### How to complete this task
Your reply should be the entries, output word for word, with each picture omitted.

○ ○ ○ ○ ○

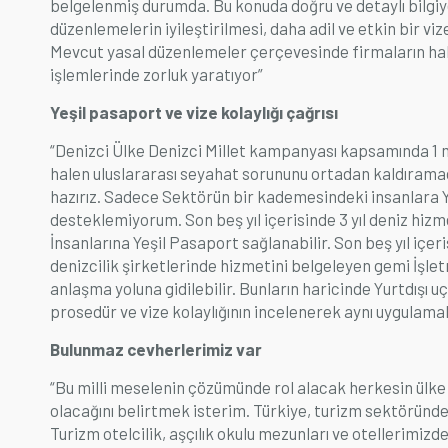
belgelenmiş durumda. Bu konuda doğru ve detaylı bilgiy
düzenlemelerin iyileştirilmesi, daha adil ve etkin bir vi
Mevcut yasal düzenlemeler çerçevesinde firmaların hakl
işlemlerinde zorluk yaratıyor”
Yeşil pasaport ve vize kolaylığı çağrısı
“Denizci Ülke Denizci Millet kampanyası kapsamında 1 m
halen uluslararası seyahat sorununu ortadan kaldıramadı
hazırız. Sadece Sektörün bir kademesindeki insanlara 
desteklemiyorum. Son beş yıl içerisinde 3 yıl deniz hizm
İnsanlarına Yeşil Pasaport sağlanabilir. Son beş yıl içer
denizcilik şirketlerinde hizmetini belgeleyen gemi İşletme
anlaşma yoluna gidilebilir. Bunların haricinde Yurtdışı
prosedür ve vize kolaylığının incelenerek aynı uygulamal
Bulunmaz cevherlerimiz var
“Bu milli meselenin çözümünde rol alacak herkesin ülke
olacağını belirtmek isterim. Türkiye, turizm sektöründe
Turizm otelcilik, aşçılık okulu mezunları ve otellerimiz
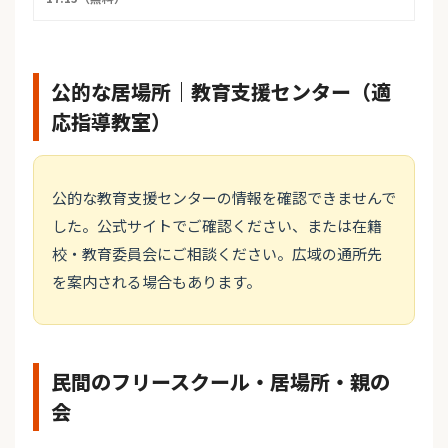
公的な居場所｜教育支援センター（適
応指導教室）
公的な教育支援センターの情報を確認できませんで
した。公式サイトでご確認ください、または在籍
校・教育委員会にご相談ください。広域の通所先
を案内される場合もあります。
民間のフリースクール・居場所・親の
会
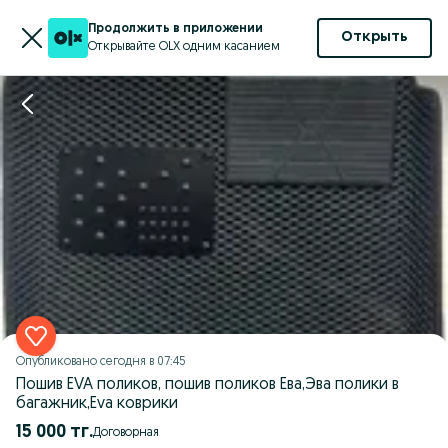
Продолжить в приложении
Открыть
Открывайте OLX одним касанием
Опубликовано
сегодня в 07:45
Пошив EVA поликов, пошив поликов Ева,Эва полики в
багажник,Eva коврики
15 000 тг.
Договорная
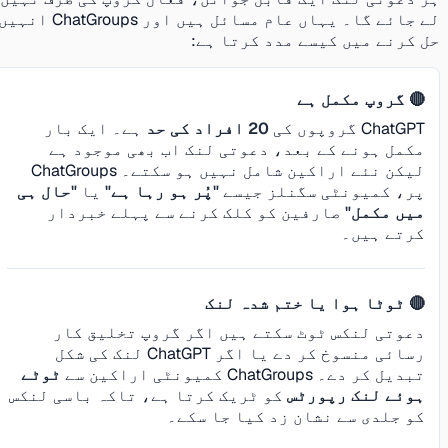
لے جائے گا۔ یہاں عام مسائل ہیں اور ChatGroups انہیں
حل کرنے میں کیسے مدد کرتا ہے:
🔴 گروپ مکمل ہے
ChatGPT گروپوں کی
20 افراد کی حد
ہے۔ ایک بار
مکمل ہونے کے بعد، دعوتی لنک اب بھی موجود ہے
لیکن نئے اراکین شامل نہیں ہو سکتے۔ ChatGroups
پر، کمیونٹی سگنلز جیسے
"پُر ہو رہا ہے"
یا
"حال ہی
میں مکمل"
صارفین کو کلک کرنے سے پہلے خبردار
کرتے ہیں۔
🔴 ٹوٹا ہوا یا ختم شدہ لنک
دعوتی لنکس ٹوٹ سکتے ہیں اگر گروپ تخلیق کار
رسائی منسوخ کر دے یا اگر ChatGPT لنک کی شکل
تبدیل کر دے۔ ChatGroups کمیونٹی اراکین سے
ٹوٹے
ہوئے لنک رپورٹس
کو ٹریک کرتا ہے، تاکہ باسی لنکس
کو جلدی سے نشان زد کیا جا سکے۔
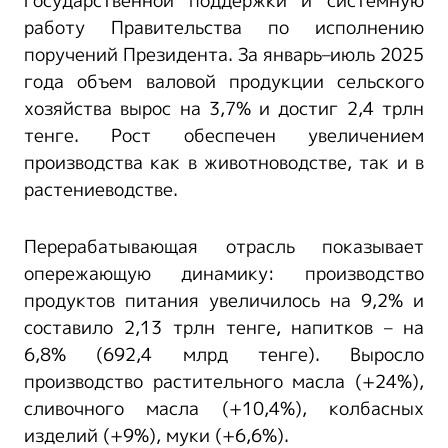
государственной поддержки и системную
работу Правительства по исполнению
поручений Президента. За январь–июль 2025
года объем валовой продукции сельского
хозяйства вырос на 3,7% и достиг 2,4 трлн
тенге. Рост обеспечен увеличением
производства как в животноводстве, так и в
растениеводстве.
Перерабатывающая отрасль показывает
опережающую динамику: производство
продуктов питания увеличилось на 9,2% и
составило 2,13 трлн тенге, напитков – на
6,8% (692,4 млрд тенге). Выросло
производство растительного масла (+24%),
сливочного масла (+10,4%), колбасных
изделий (+9%), муки (+6,6%).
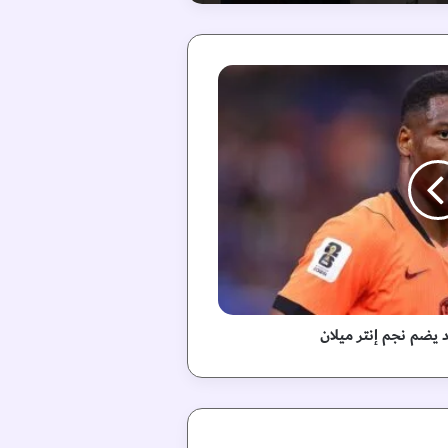
د يضم نجم إنتر ميلان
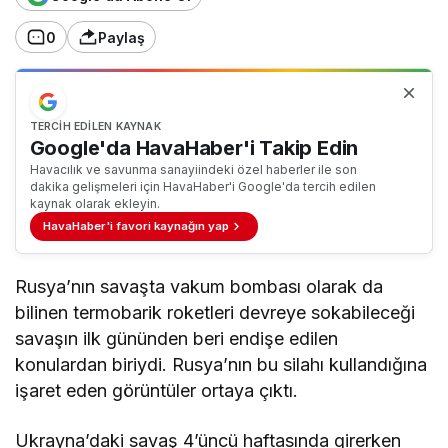
0
Paylaş
TERCIH EDILEN KAYNAK
Google'da HavaHaber'i Takip Edin
Havacılık ve savunma sanayiindeki özel haberler ile son
dakika gelişmeleri için HavaHaber'i Google'da tercih edilen
kaynak olarak ekleyin.
HavaHaber'i favori kaynağın yap
Rusya’nın savaşta vakum bombası olarak da
bilinen termobarik roketleri devreye sokabileceği
savaşın ilk gününden beri endişe edilen
konulardan biriydi. Rusya’nın bu silahı kullandığına
işaret eden görüntüler ortaya çıktı.
Ukrayna’daki savaş 4’üncü haftasında girerken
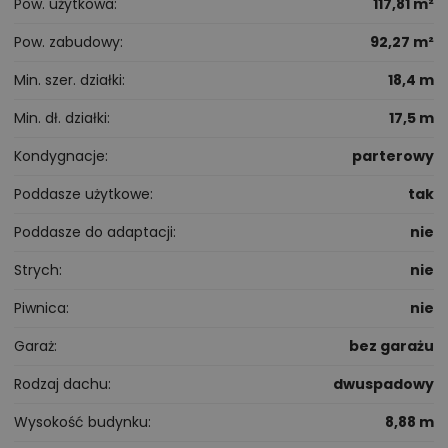
Pow. użytkowa
117,81 m²
Pow. zabudowy
92,27 m²
Min. szer. działki
18,4 m
Min. dł. działki
17,5 m
Kondygnacje
parterowy
Poddasze użytkowe
tak
Poddasze do adaptacji
nie
Strych
nie
Piwnica
nie
Garaż
bez garażu
Rodzaj dachu
dwuspadowy
Wysokość budynku
8,88 m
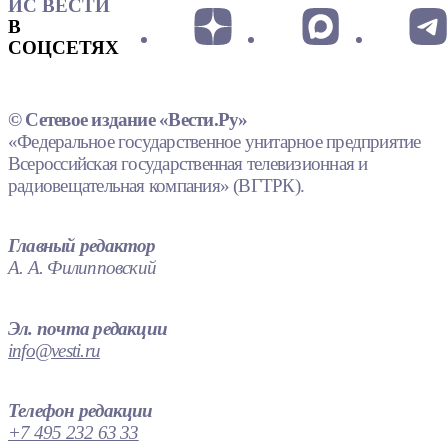
ИС ВЕСТИ
В
СОЦСЕТЯХ
© Сетевое издание «Вести.Ру»
«Федеральное государственное унитарное предприятие
Всероссийская государственная телевизионная и
радиовещательная компания» (ВГТРК).
Главный редактор
А. А. Филипповский
Эл. почта редакции
info@vesti.ru
Телефон редакции
+7 495 232 63 33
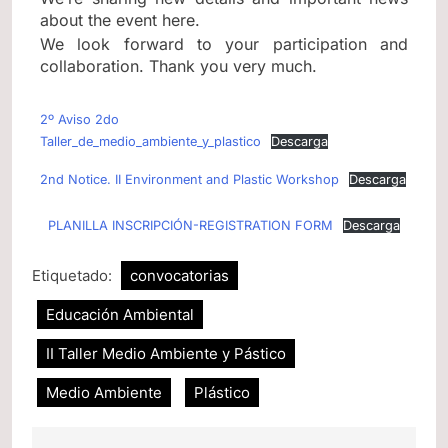
about the event here.
We look forward to your participation and
collaboration. Thank you very much.
2º Aviso 2do
Taller_de_medio_ambiente_y_plastico
Descarga
2nd Notice. II Environment and Plastic Workshop
Descarga
PLANILLA INSCRIPCIÓN-REGISTRATION FORM
Descarga
Etiquetado:
convocatorias
Educación Ambiental
II Taller Medio Ambiente y Pástico
Medio Ambiente
Plástico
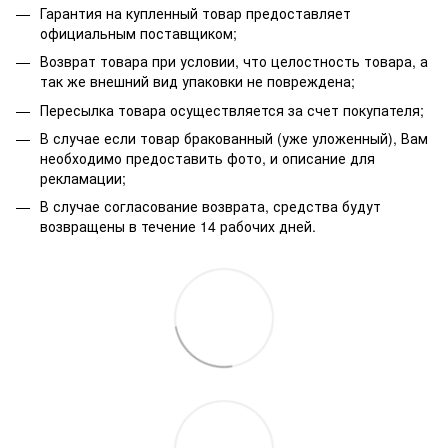
Гарантия на купленный товар предоставляет
официальным поставщиком;
Возврат товара при условии, что целостность товара, а
так же внешний вид упаковки не повреждена;
Пересылка товара осуществляется за счет покупателя;
В случае если товар бракованный (уже уложенный), Вам
необходимо предоставить фото, и описание для
рекламации;
В случае согласование возврата, средства будут
возвращены в течение 14 рабочих дней.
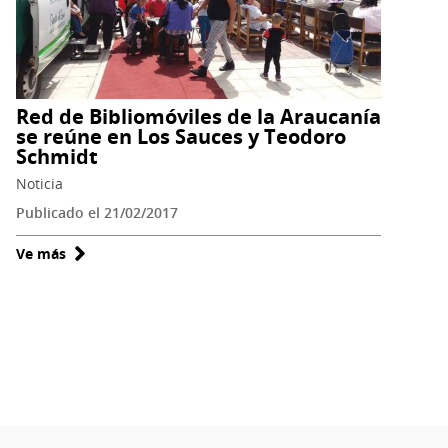
Red de Bibliomóviles de la Araucanía
se reúne en Los Sauces y Teodoro
Schmidt
Noticia
Publicado el 21/02/2017
Ve más
sobre
Red
de
Bibliomóviles
de
la
Araucanía
se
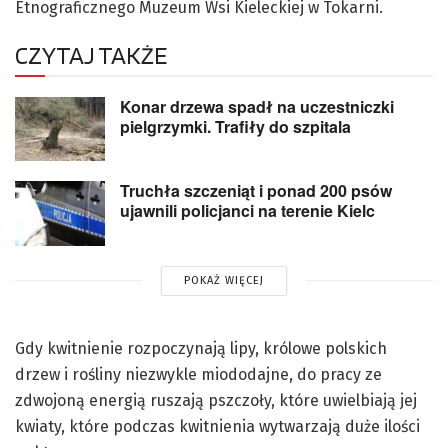
Etnograficznego Muzeum Wsi Kieleckiej w Tokarni.
CZYTAJ TAKŻE
Konar drzewa spadł na uczestniczki
pielgrzymki. Trafiły do szpitala
Truchła szczeniąt i ponad 200 psów
ujawnili policjanci na terenie Kielc
POKAŻ WIĘCEJ
Gdy kwitnienie rozpoczynają lipy, królowe polskich
drzew i rośliny niezwykle miododajne, do pracy ze
zdwojoną energią ruszają pszczoły, które uwielbiają jej
kwiaty, które podczas kwitnienia wytwarzają duże ilości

○ ○ ○ ○ ○

### Expected answer
belgelenmiş durumda. Bu konuda doğru ve detaylı bilgiy
düzenlemelerin iyileştirilmesi, daha adil ve etkin bir vi
Mevcut yasal düzenlemeler çerçevesinde firmaların hakl
işlemlerinde zorluk yaratıyor”
Yeşil pasaport ve vize kolaylığı çağrısı
“Denizci Ülke Denizci Millet kampanyası kapsamında 1 m
halen uluslararası seyahat sorununu ortadan kaldıramadı
hazırız. Sadece Sektörün bir kademesindeki insanlara 
desteklemiyorum. Son beş yıl içerisinde 3 yıl deniz hizm
İnsanlarına Yeşil Pasaport sağlanabilir. Son beş yıl içer
denizcilik şirketlerinde hizmetini belgeleyen gemi İşletme
anlaşma yoluna gidilebilir. Bunların haricinde Yurtdışı
prosedür ve vize kolaylığının incelenerek aynı uygulamal
Bulunmaz cevherlerimiz var
“Bu milli meselenin çözümünde rol alacak herkesin ülke
olacağını belirtmek isterim. Türkiye, turizm sektöründe
Turizm otelcilik, aşçılık okulu mezunları ve otellerimiz
公的な居場所｜教育支援センター（適
応指導教室）
公的な教育支援センターの情報を確認できませんで
した。公式サイトでご確認ください、または在籍
校・教育委員会にご相談ください。広域の通所先
を案内される場合もあります。
民間のフリースクール・居場所・親の
会
Продолжить в приложении
Открыть
Открывайте OLX одним касанием
Опубликовано
сегодня в 07:45
Пошив EVA поликов, пошив поликов Ева,Эва полики в
багажник,Eva коврики
15 000 тг.
Договорная
لے جائے گا۔ یہاں عام مسائل ہیں اور ChatGroups انہیں
حل کرنے میں کیسے مدد کرتا ہے:
🔴 گروپ مکمل ہے
ChatGPT گروپوں کی
20 افراد کی حد
ہے۔ ایک بار
مکمل ہونے کے بعد، دعوتی لنک اب بھی موجود ہے
لیکن نئے اراکین شامل نہیں ہو سکتے۔ ChatGroups
پر، کمیونٹی سگنلز جیسے
"پُر ہو رہا ہے"
یا
"حال ہی
میں مکمل"
صارفین کو کلک کرنے سے پہلے خبردار
کرتے ہیں۔
🔴 ٹوٹا ہوا یا ختم شدہ لنک
دعوتی لنکس ٹوٹ سکتے ہیں اگر گروپ تخلیق کار
رسائی منسوخ کر دے یا اگر ChatGPT لنک کی شکل
تبدیل کر دے۔ ChatGroups کمیونٹی اراکین سے
ٹوٹے
ہوئے لنک رپورٹس
کو ٹریک کرتا ہے، تاکہ باسی لنکس
کو جلدی سے نشان زد کیا جا سکے۔
государственной поддержки и системную
работу Правительства по исполнению
поручений Президента. За январь–июль 2025
года объем валовой продукции сельского
хозяйства вырос на 3,7% и достиг 2,4 трлн
тенге. Рост обеспечен увеличением
производства как в животноводстве, так и в
растениеводстве.
Перерабатывающая отрасль показывает
опережающую динамику: производство
продуктов питания увеличилось на 9,2% и
составило 2,13 трлн тенге, напитков – на
6,8% (692,4 млрд тенге). Выросло
производство растительного масла (+24%),
сливочного масла (+10,4%), колбасных
изделий (+9%), муки (+6,6%).
د يضم نجم إنتر ميلان
0
Paylaş
TERCIH EDILEN KAYNAK
Google'da HavaHaber'i Takip Edin
Havacılık ve savunma sanayiindeki özel haberler ile son
dakika gelişmeleri için HavaHaber'i Google'da tercih edilen
kaynak olarak ekleyin.
HavaHaber'i favori kaynağın yap
Rusya’nın savaşta vakum bombası olarak da
bilinen termobarik roketleri devreye sokabileceği
savaşın ilk gününden beri endişe edilen
konulardan biriydi. Rusya’nın bu silahı kullandığına
işaret eden görüntüler ortaya çıktı.
Ukrayna’daki savaş 4’üncü haftasında girerken
Pow. użytkowa
117,81 m²
Pow. zabudowy
92,27 m²
Min. szer. działki
18,4 m
Min. dł. działki
17,5 m
Kondygnacje
parterowy
Poddasze użytkowe
tak
Poddasze do adaptacji
nie
Strych
nie
Piwnica
nie
Garaż
bez garażu
Rodzaj dachu
dwuspadowy
Wysokość budynku
8,88 m
ИС ВЕСТИ
В
СОЦСЕТЯХ
© Сетевое издание «Вести.Ру»
«Федеральное государственное унитарное предприятие
Всероссийская государственная телевизионная и
радиовещательная компания» (ВГТРК).
Главный редактор
А. А. Филипповский
Эл. почта редакции
info@vesti.ru
Телефон редакции
+7 495 232 63 33
about the event here.
We look forward to your participation and
collaboration. Thank you very much.
2º Aviso 2do
Taller_de_medio_ambiente_y_plastico
Descarga
2nd Notice. II Environment and Plastic Workshop
Descarga
PLANILLA INSCRIPCIÓN-REGISTRATION FORM
Descarga
Etiquetado:
convocatorias
Educación Ambiental
II Taller Medio Ambiente y Pástico
Medio Ambiente
Plástico
Гарантия на купленный товар предоставляет
официальным поставщиком;
Возврат товара при условии, что целостность товара, а
так же внешний вид упаковки не повреждена;
Пересылка товара осуществляется за счет покупателя;
В случае если товар бракованный (уже уложенный), Вам
необходимо предоставить фото, и описание для
рекламации;
В случае согласование возврата, средства будут
возвращены в течение 14 рабочих дней.
Red de Bibliomóviles de la Araucanía
se reúne en Los Sauces y Teodoro
Schmidt
Noticia
Publicado el 21/02/2017
Ve más
sobre
Red
de
Bibliomóviles
de
la
Araucanía
se
Etnograficznego Muzeum Wsi Kieleckiej w Tokarni.
CZYTAJ TAKŻE
Konar drzewa spadł na uczestniczki
pielgrzymki. Trafiły do szpitala
Truchła szczeniąt i ponad 200 psów
ujawnili policjanci na terenie Kielc
POKAŻ WIĘCEJ
Gdy kwitnienie rozpoczynają lipy, królowe polskich
drzew i rośliny niezwykle miododajne, do pracy ze
zdwojoną energią ruszają pszczoły, które uwielbiają jej
kwiaty, które podczas kwitnienia wytwarzają duże ilości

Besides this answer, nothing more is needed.